# [TASK DESCRIPTION]
Once you reach the line containing "ルを実現する「MRTR」も", return it and every line after it exactly, through the end of the records below, with no pictures.

(Dataset entries)
****************************************
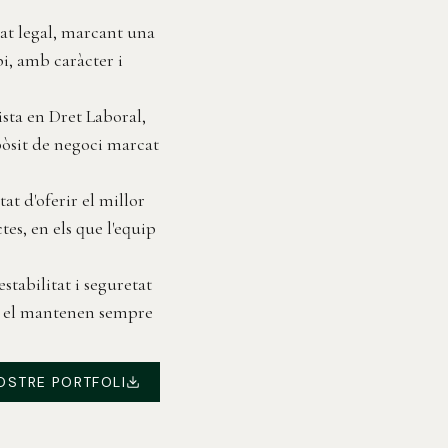
cat legal, marcant una
pi, amb caràcter i
ista en Dret Laboral,
pòsit de negoci marcat
at d'oferir el millor
tes, en els que l'equip
stabilitat i seguretat
 on el mantenen sempre
OSTRE PORTFOLI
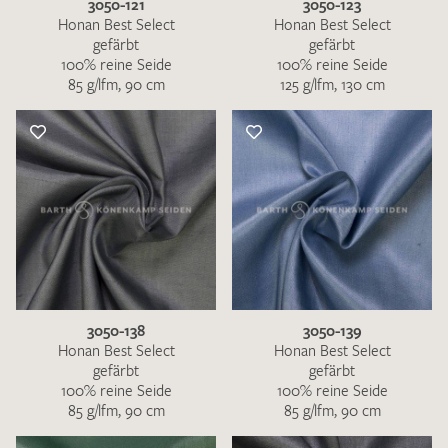
3050-121
3050-123
Honan Best Select
Honan Best Select
gefärbt
gefärbt
100% reine Seide
100% reine Seide
85 g/lfm, 90 cm
125 g/lfm, 130 cm
3050-138
3050-139
Honan Best Select
Honan Best Select
gefärbt
gefärbt
100% reine Seide
100% reine Seide
85 g/lfm, 90 cm
85 g/lfm, 90 cm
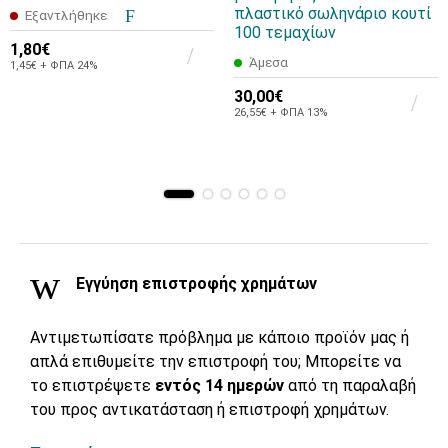
πλαστικό σωληνάριο κουτί
Εξαντλήθηκε
100 τεμαχίων
1,80€
Άμεσα
1,45€ + ΦΠΑ 24%
30,00€
26,55€ + ΦΠΑ 13%
Εγγύηση επιστροφής χρημάτων
Αντιμετωπίσατε πρόβλημα με κάποιο προϊόν μας ή
απλά επιθυμείτε την επιστροφή του; Μπορείτε να
το επιστρέψετε
εντός 14 ημερών
από τη παραλαβή
του προς αντικατάσταση ή επιστροφή χρημάτων.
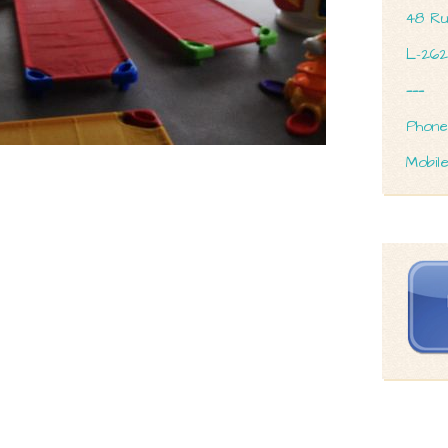
48 Ru
L-26
———
Phone
Mobile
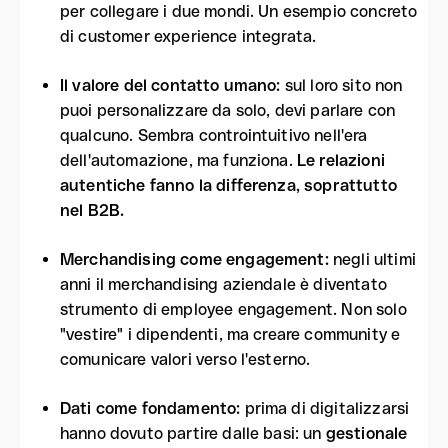
per collegare i due mondi. Un esempio concreto
di customer experience integrata.
Il valore del contatto umano:
sul loro sito non
puoi personalizzare da solo, devi parlare con
qualcuno. Sembra controintuitivo nell'era
dell'automazione, ma funziona.
Le relazioni
autentiche fanno la differenza, soprattutto
nel B2B.
Merchandising come engagement:
negli ultimi
anni il merchandising aziendale è diventato
strumento di employee engagement.
Non solo
"vestire" i dipendenti, ma creare community e
comunicare valori verso l'esterno.
Dati come fondamento:
prima di digitalizzarsi
hanno dovuto partire dalle basi: un
gestionale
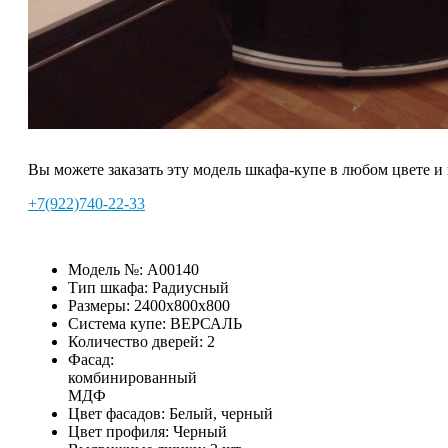
Вы можете заказать эту модель шкафа-купе в любом цвете и
+7(922)740-22-33
Модель №:
A00140
Тип шкафа:
Радиусный
Размеры:
2400х800х800
Система купе:
ВЕРСАЛЬ
Количество дверей:
2
Фасад:
комбинированный
МДФ
Цвет фасадов:
Белый, черный
Цвет профиля:
Черный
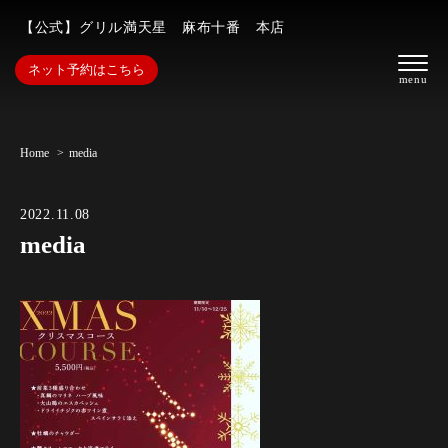
【公式】グリル満天星 麻布十番 本店
ネット予約はこちら
Home
media
2022.11.08
media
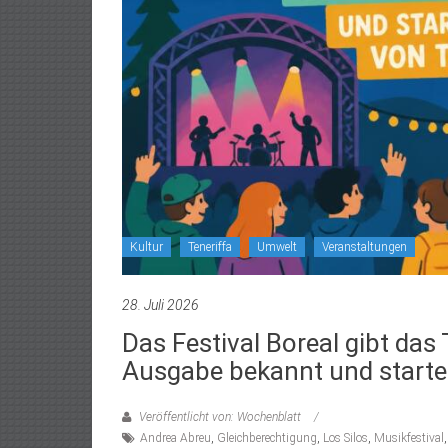
Kultur
Teneriffa
Umwelt
Veranstaltungen
28. Juli 2026
Das Festival Boreal gibt da
Ausgabe bekannt und starte
Veröffentlicht von: Wochenblatt
Andrea Abreu
,
Gleichberechtigung
,
Los Silos
,
Musikfestival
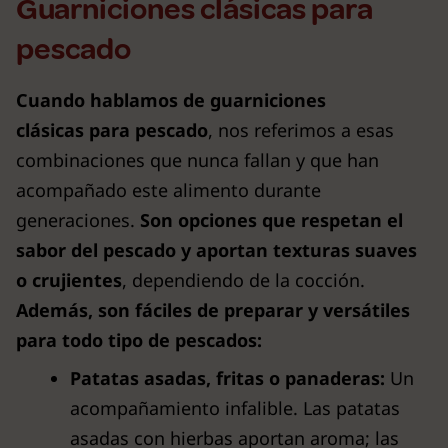
Guarniciones clásicas para
pescado
Cuando hablamos de guarniciones
clásicas para pescado
, nos referimos a esas
combinaciones que nunca fallan y que han
acompañado este alimento durante
generaciones.
Son opciones que respetan el
sabor del pescado y aportan texturas suaves
o crujientes
, dependiendo de la cocción.
Además, son fáciles de preparar y versátiles
para todo tipo de pescados:
Patatas asadas, fritas o panaderas:
Un
acompañamiento infalible. Las patatas
asadas con hierbas aportan aroma; las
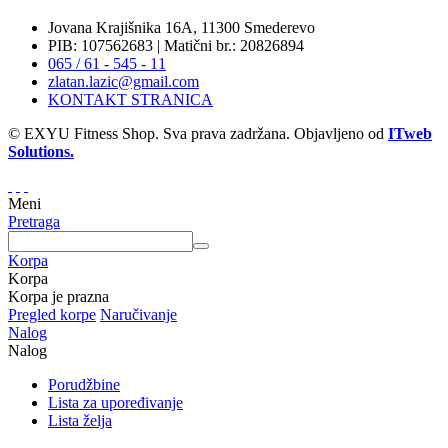
Jovana Krajišnika 16A, 11300 Smederevo
PIB: 107562683 | Matični br.: 20826894
065 / 61 - 545 - 11
zlatan.lazic@gmail.com
KONTAKT STRANICA
© EXYU Fitness Shop. Sva prava zadržana. Objavljeno od
ITweb
Solutions.
Meni
Pretraga
Korpa
Korpa
Korpa je prazna
Pregled korpe
Naručivanje
Nalog
Nalog
Porudžbine
Lista za upoređivanje
Lista želja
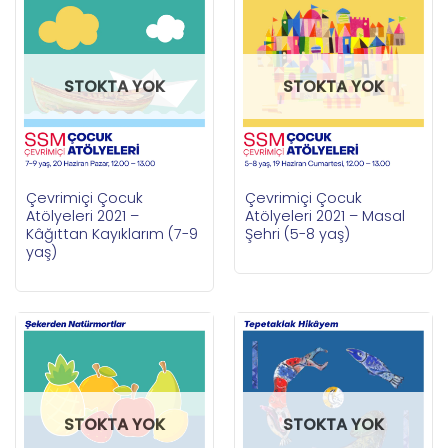
STOKTA YOK
STOKTA YOK
Çevrimiçi Çocuk
Çevrimiçi Çocuk
Atölyeleri 2021 –
Atölyeleri 2021 – Masal
Kâğıttan Kayıklarım (7-9
Şehri (5-8 yaş)
yaş)
STOKTA YOK
STOKTA YOK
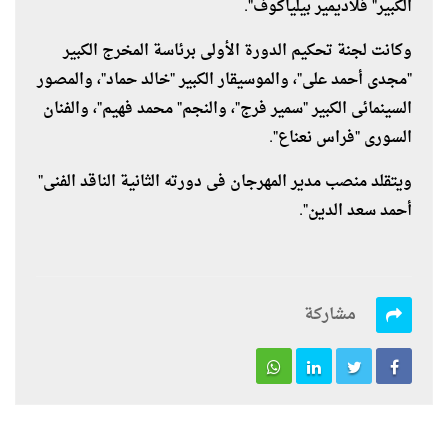
الكبير" فلاديمير بيلياكوف".
وكانت لجنة تحكيم الدورة الأولى برئاسة المخرج الكبير
"مجدى أحمد على"، والموسيقار الكبير "خالد حماد"، والمصور
السينمائى الكبير "سمير فرج"، والنجم" محمد فهيم"، والفنان
السورى "فراس نعناع".
ويتقلد منصب مدير المهرجان فى دورته الثانية الناقد الفنى"
أحمد سعد الدين".
مشاركة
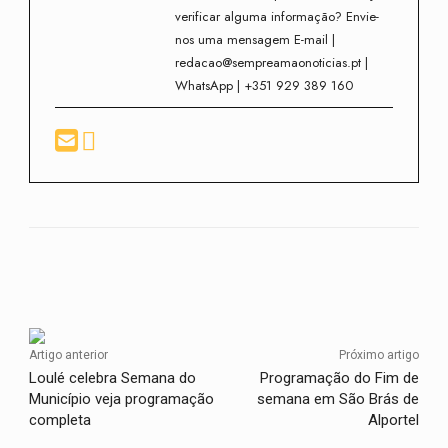
verificar alguma informação? Envie-
nos uma mensagem E-mail |
redacao@sempreamaonoticias.pt |
WhatsApp | +351 929 389 160
Facebook
Twitter
WhatsApp
Artigo anterior
Próximo artigo
Loulé celebra Semana do
Programação do Fim de
Município veja programação
semana em São Brás de
completa
Alportel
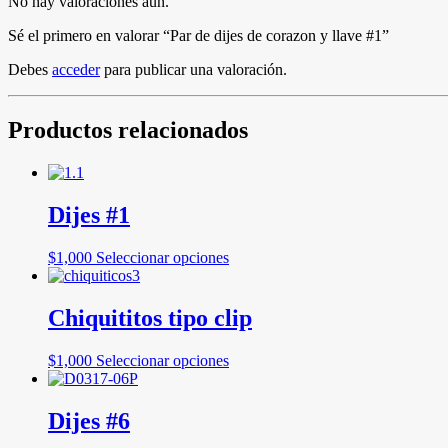
No hay valoraciones aún.
Sé el primero en valorar “Par de dijes de corazon y llave #1”
Debes
acceder
para publicar una valoración.
Productos relacionados
Dijes #1
Este
$
1,000
Seleccionar opciones
producto
tiene
múltiples
Chiquititos tipo clip
variantes.
Las
Este
$
1,000
Seleccionar opciones
opciones
producto
se
tiene
pueden
múltiples
Dijes #6
elegir
variantes.
en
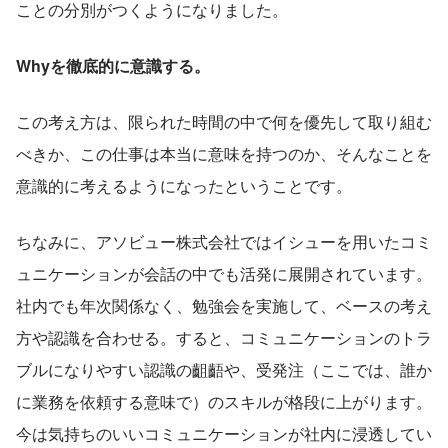
ことの分別がつくようになりました。
Whyを徹底的に意識する。
この考え方は、限られた時間の中で何を優先して取り組む
べきか、この仕事は本当に意味を持つのか、そんなことを
意識的に考えるようになったということです。
ちなみに、アソビュー株式会社ではイシューを用いたコミ
ュニケーションが会話の中でも活発に展開されています。
社内でも年次関係なく、勉強会を実施して、ベースの考え
方や認識を合わせる。すると、コミュニケーションのトラ
ブルになりやすい認識の齟齬や、受発注（ここでは、誰か
に業務を依頼する意味で）のスキルが格段に上がります。
今は気持ちのいいコミュニケーションが社内に浸透してい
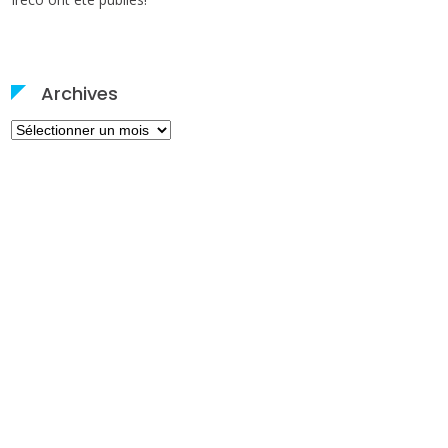
Archives
Archives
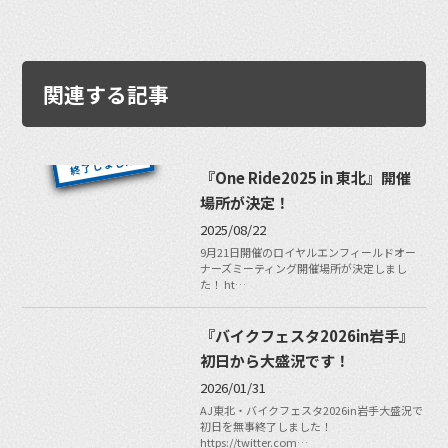
関連する記事
『One Ride2025 in 東北』開催
場所が決定！
2025/08/22
9月21日開催のロイヤルエンフィールドオー
ナーズミーティング開催場所が決定しまし
た！ ht…
『バイクフェスタ2026in岩手』
初日から大盛況です！
2026/01/31
AJ東北・バイクフェスタ2026in岩手大盛況で
初日を無事終了しました！
https://twitter.com…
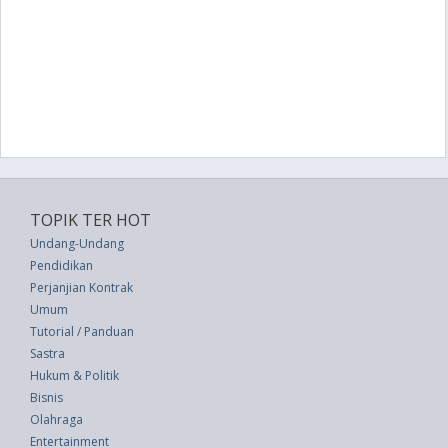
TOPIK TER HOT
Undang-Undang
Pendidikan
Perjanjian Kontrak
Umum
Tutorial / Panduan
Sastra
Hukum & Politik
Bisnis
Olahraga
Entertainment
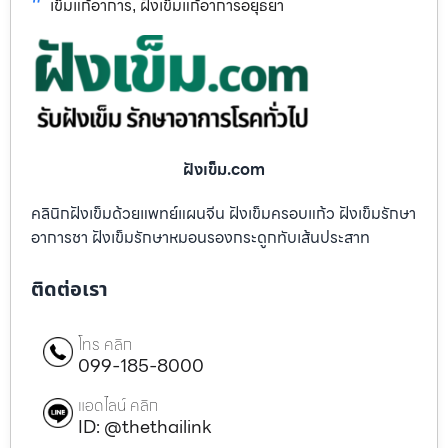
เข็มแก้อาการ
ฝังเข็มแก้อาการอยุธยา
,
ฝังเข็ม.com
คลินิกฝังเข็มด้วยแพทย์แผนจีน ฝังเข็มครอบแก้ว ฝังเข็มรักษา
อาการชา ฝังเข็มรักษาหมอนรองกระดูกทับเส้นประสาท
ติดต่อเรา
โทร คลิก
099-185-8000
แอดไลน์ คลิก
ID: @thethailink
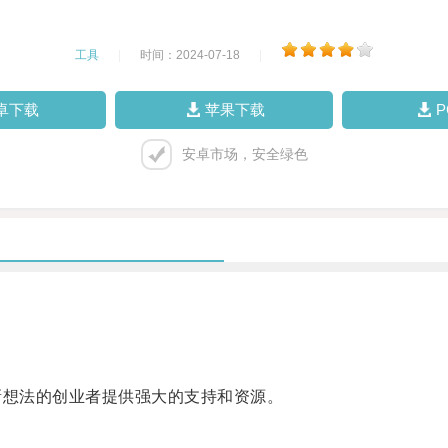
工具
|
时间：2024-07-18
|
卓下载
苹果下载
安卓市场，安全绿色
想法的创业者提供强大的支持和资源。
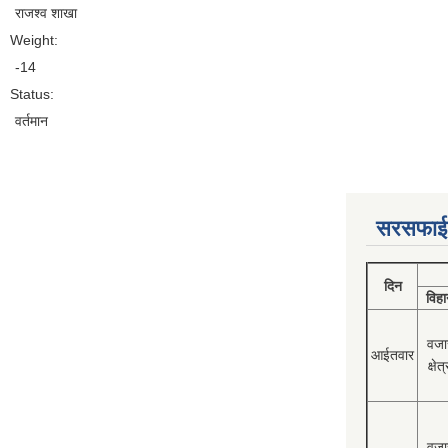
राजश्व शाखा
Weight:
-14
Status:
वर्तमान
सरसफाई
दिन
विहा
वजा
आईतवार
क्षेत्
वजा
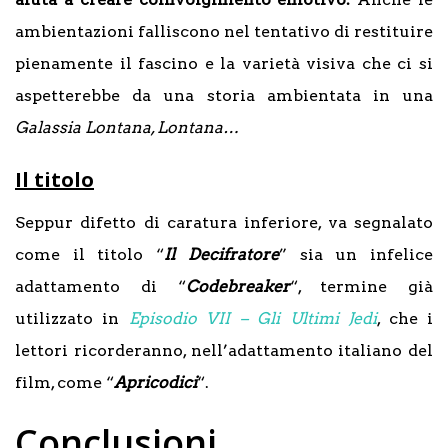
ambientazioni falliscono nel tentativo di restituire
pienamente il fascino e la varietà visiva che ci si
aspetterebbe da una storia ambientata in una
Galassia Lontana, Lontana…
Il titolo
Seppur difetto di caratura inferiore, va segnalato
come il titolo “
Il Decifratore
” sia un infelice
adattamento di “
Codebreaker
“, termine già
utilizzato in
Episodio VII – Gli Ultimi Jedi
, che i
lettori ricorderanno, nell’adattamento italiano del
film, come “
Apricodici
“.
Conclusioni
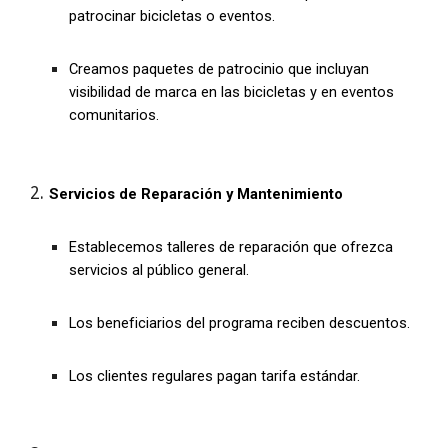
patrocinar bicicletas o eventos.
Creamos paquetes de patrocinio que incluyan
visibilidad de marca en las bicicletas y en eventos
comunitarios.
Servicios de Reparación y Mantenimiento
Establecemos talleres de reparación que ofrezca
servicios al público general.
Los beneficiarios del programa reciben descuentos.
Los clientes regulares pagan tarifa estándar.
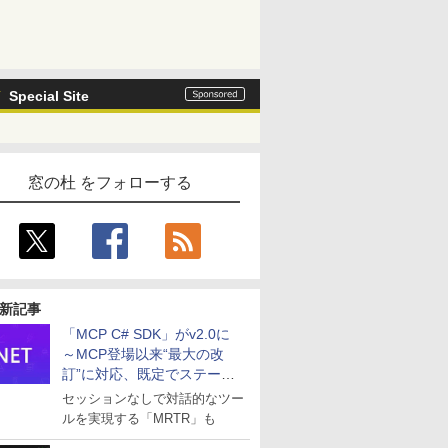
Special Site
窓の杜 をフォローする
新記事
「MCP C# SDK」がv2.0に
～MCP登場以来“最大の改
訂”に対応、既定でステート
レスへ
セッションなしで対話的なツー
ルを実現する「MRTR」も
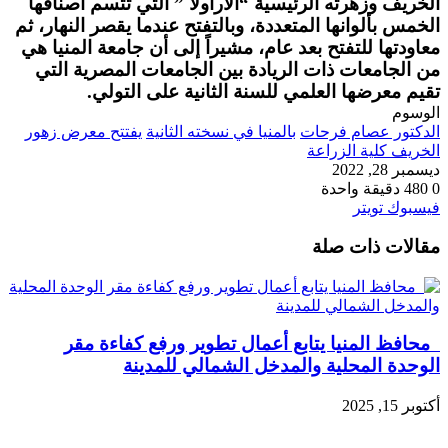
الخريف وزهرته الرئيسية “الأراولا ” التي تتسم أصنافها
الخمس بألوانها المتعددة، وبالتفتح عندما يقصر النهار، ثم
معاودتها للتفتح بعد عام، مشيراً إلى أن جامعة المنيا هي
من الجامعات ذات الريادة بين الجامعات المصرية التي
تقيم معرضها العلمي للسنة الثانية على التولي.
الوسوم
الدكتور عصام فرحات
بالمنيا في نسخته الثانية
يفتتح معرض زهور
الخريف كلية الزراعة
ديسمبر 28, 2022
0
480
دقيقة واحدة
طباعة
لينكدإن
مشاركة
بينتيريست
فيسبوك
تويتر
عبر
مقالات ذات صلة
البريد
محافظ المنيا يتابع أعمال تطوير ورفع كفاءة مقر
الوحدة المحلية والمدخل الشمالي للمدينة
أكتوبر 15, 2025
****************************************
# [SOLUTION]
ルを実現する「MRTR」も
الخريف وزهرته الرئيسية “الأراولا ” التي تتسم أصنافها
الخمس بألوانها المتعددة، وبالتفتح عندما يقصر النهار، ثم
معاودتها للتفتح بعد عام، مشيراً إلى أن جامعة المنيا هي
من الجامعات ذات الريادة بين الجامعات المصرية التي
تقيم معرضها العلمي للسنة الثانية على التولي.
الوسوم
الدكتور عصام فرحات
بالمنيا في نسخته الثانية
يفتتح معرض زهور
الخريف كلية الزراعة
ديسمبر 28, 2022
0
480
دقيقة واحدة
طباعة
لينكدإن
مشاركة
بينتيريست
فيسبوك
تويتر
عبر
مقالات ذات صلة
البريد
محافظ المنيا يتابع أعمال تطوير ورفع كفاءة مقر
الوحدة المحلية والمدخل الشمالي للمدينة
أكتوبر 15, 2025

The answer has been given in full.